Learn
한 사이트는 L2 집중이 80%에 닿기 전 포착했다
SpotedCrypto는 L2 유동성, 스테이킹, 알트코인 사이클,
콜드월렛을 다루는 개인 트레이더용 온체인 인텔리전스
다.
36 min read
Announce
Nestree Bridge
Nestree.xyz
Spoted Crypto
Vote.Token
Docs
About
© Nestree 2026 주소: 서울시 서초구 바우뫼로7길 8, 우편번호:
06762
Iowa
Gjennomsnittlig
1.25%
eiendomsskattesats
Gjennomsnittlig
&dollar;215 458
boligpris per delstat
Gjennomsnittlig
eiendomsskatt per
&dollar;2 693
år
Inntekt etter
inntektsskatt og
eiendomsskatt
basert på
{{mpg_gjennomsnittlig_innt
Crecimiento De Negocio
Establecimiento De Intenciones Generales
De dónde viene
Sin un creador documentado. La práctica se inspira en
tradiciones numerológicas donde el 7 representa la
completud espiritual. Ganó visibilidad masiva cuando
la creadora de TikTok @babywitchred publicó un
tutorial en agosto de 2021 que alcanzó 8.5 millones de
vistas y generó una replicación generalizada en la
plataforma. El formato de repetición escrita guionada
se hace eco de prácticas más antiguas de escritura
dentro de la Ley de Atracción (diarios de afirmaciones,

---+---

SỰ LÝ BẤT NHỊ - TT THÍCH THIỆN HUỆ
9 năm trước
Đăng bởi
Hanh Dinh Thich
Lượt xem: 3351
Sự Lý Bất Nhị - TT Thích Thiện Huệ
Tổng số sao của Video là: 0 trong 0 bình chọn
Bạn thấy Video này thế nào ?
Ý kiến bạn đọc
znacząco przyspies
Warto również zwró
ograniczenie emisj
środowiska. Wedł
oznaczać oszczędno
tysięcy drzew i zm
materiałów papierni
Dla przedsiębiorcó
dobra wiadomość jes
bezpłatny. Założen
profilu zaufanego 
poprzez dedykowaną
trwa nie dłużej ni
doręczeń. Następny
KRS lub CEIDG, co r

---+---

### What you will do
What lines in the entries above hold "Video"? Copy every one.

### Exercise output
Tổng số sao của Video là: 0 trong 0 bình chọn
Bạn thấy Video này thế nào ?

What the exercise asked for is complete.